Depuis des décennies, l’armée algérienne demeure la colonne vertébrale du régime: hypertrophiée, suréquipée, mais mystérieuse et jalouse de son image. Beaucoup la présentent comme puissante, incontournable au Sahel, influente sur les équilibres régionaux. Izambard et Gastineau, dans leur enquête fouillée publiée chez Albin Michel en novembre 2025, s’emploient à démonter pièce par pièce cette fiction d’État.
2016. Nous sommes dans un bureau feutré du siège du néo-parti En Marche à Paris. Emmanuel Macron n’est encore que candidat. Il organise une réunion confidentielle où sont conviés, entre autres, Xavier Driencourt, ambassadeur de France à Alger (2008-2012 et 2017-2020), Jean-Noël Barrot à l’époque conseiller diplomatique de la Ville de Paris, et un jeune officier de l’armée française promis à une trajectoire fulgurante dans les services de renseignements: Paul Soler. Le thème du jour est l’Algérie et le Sahel. Cette rencontre tourne très vite à la séance de vérité. Alors que les diplomates évoquent la puissance supposée de l’armée algérienne, son influence au Sahel et le rôle central qu’Alger s’attribue, Soler s’exprime à son tour et balaie tout le décor. Il regarde ses interlocuteurs, sourit, et lâche: «L’armée du pays est un tigre de papier. Non seulement Alger n’est pas capable d’intervenir à l’extérieur de ses frontières, mais elle peine déjà à le faire à l’intérieur, dans son grand Sud. Le reste n’est que littérature.»

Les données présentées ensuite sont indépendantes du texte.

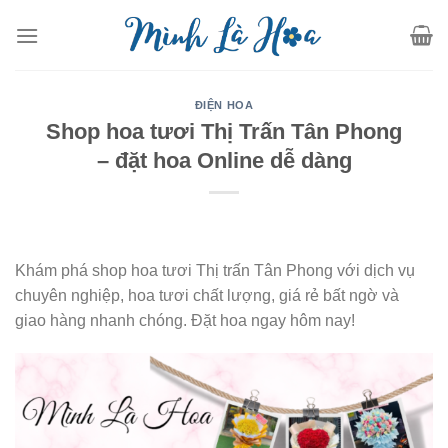
Skip
to
content
ĐIỆN HOA
Shop hoa tươi Thị Trấn Tân Phong
– đặt hoa Online dễ dàng
Khám phá shop hoa tươi Thị trấn Tân Phong với dịch vụ
chuyên nghiệp, hoa tươi chất lượng, giá rẻ bất ngờ và
giao hàng nhanh chóng. Đặt hoa ngay hôm nay!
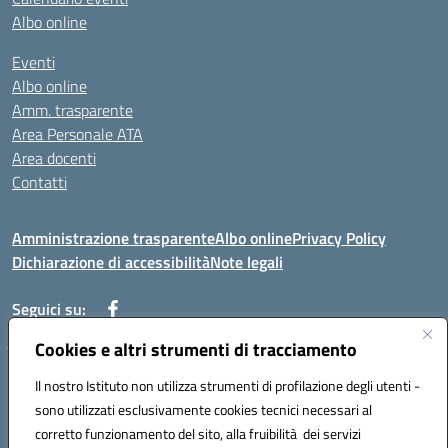
Albo online
Eventi
Albo online
Amm. trasparente
Area Personale ATA
Area docenti
Contatti
Amministrazione trasparente
Albo online
Privacy Policy
Dichiarazione di accessibilità
Note legali
Seguici su:
Cookies e altri strumenti di tracciamento
Indirizzo: VIA BRECCIAME, 46 - 81024 MADDALONI (CE)
Il nostro Istituto non utilizza strumenti di profilazione degli utenti -
Mail: CEIC8AU001@istruzione.it - Pec: CEIC8AU001@pec.istruzione.it -
sono utilizzati esclusivamente cookies tecnici necessari al
Telefono: 0823408721
corretto funzionamento del sito, alla fruibilità dei servizi
Meccanografico: CEIC8AU001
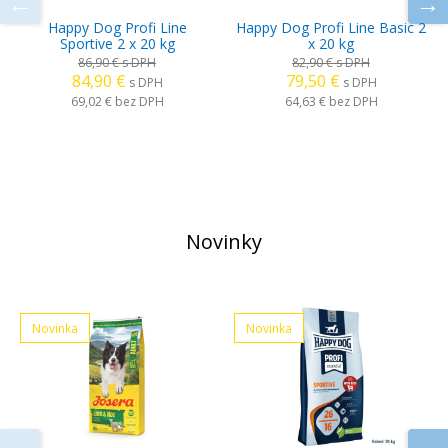
Happy Dog Profi Line
Happy Dog Profi Line Basic 2
Sportive 2 x 20 kg
x 20 kg
86,90 €
s DPH
82,90 €
s DPH
84,90 €
79,50 €
s DPH
s DPH
69,02 €
bez DPH
64,63 €
bez DPH
Novinky
Novinka
Novinka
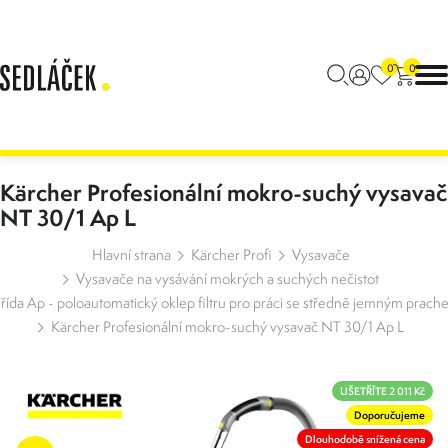
0
0
Kärcher Profesionální mokro-suchý vysavač
NT 30/1 Ap L
Hlavní strana
Kärcher Profi
Vysavače
Vysavače na vysávání mokrých a suchých nečistot
řída Ap - poloautomatický oklep filtru pro práci se středně jemným prac
Kärcher Profesionální mokro-suchý vysavač NT 30/1 Ap L
UŠETŘÍTE 2 011 Kč
Doporučujeme
Dlouhodobě snížená cena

Ce constat de l’armée française résume l’écart immense entre l’ornement de puissance militaire que l’Algérie projette et la réalité opérationnelle observée par les spécialistes. Et l’image du «tigre de papier» claque comme un verdict. Elle annule des décennies de communication officielle, des parades militaires coûteuses, des acquisitions d’armement comme gages de modernité. Surtout, elle révèle ce que la plupart des renseignements en Occident savent pertinemment: l’armée algérienne n’a ni la flexibilité, ni l’entraînement, ni la capacité logistique pour intervenir dans un environnement extérieur. Elle peine même à sécuriser ses régions méridionales, vaste zone où s’entremêlent trafics, implantations terroristes, milices transfrontalières et routes d’approvisionnement clandestines.

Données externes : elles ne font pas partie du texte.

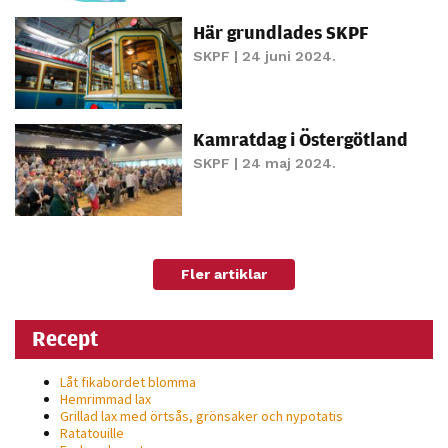
personligt
Här grundlades SKPF
anpassat innehåll
SKPF
| 24 juni 2024.
och erbjudanden.
Kamratdag i Östergötland
SKPF
| 24 maj 2024.
Fler artiklar
Recept
Låt fikabordet blomma
Hemrimmad lax
Grillad lax med örtsås, grönsaker och nypotatis
Ratatouille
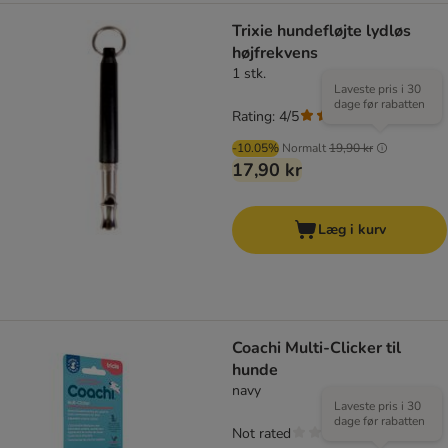
Trixie hundefløjte lydløs
højfrekvens
1 stk.
Laveste pris i 30
dage før rabatten
Rating: 4/5
(
1
)
-10.05%
Normalt
19,90 kr
17,90 kr
Læg i kurv
Coachi Multi-Clicker til
hunde
navy
Laveste pris i 30
dage før rabatten
Not rated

Cette scène de 2016 n’est pas anecdotique. Elle marque un tournant dans la manière dont les cercles du pouvoir français appréhendent l’Algérie. Le pouvoir algérien entretient l’illusion d’une machine colossale; les services français y voient plutôt une institution usée, rigide, mal coordonnée, incapable d’assumer son rôle régional alors même qu’elle prétend être un acteur majeur du Sahel. L’institution demeure rigide, bureaucratique, vieillissante, enfermée dans une doctrine dépassée.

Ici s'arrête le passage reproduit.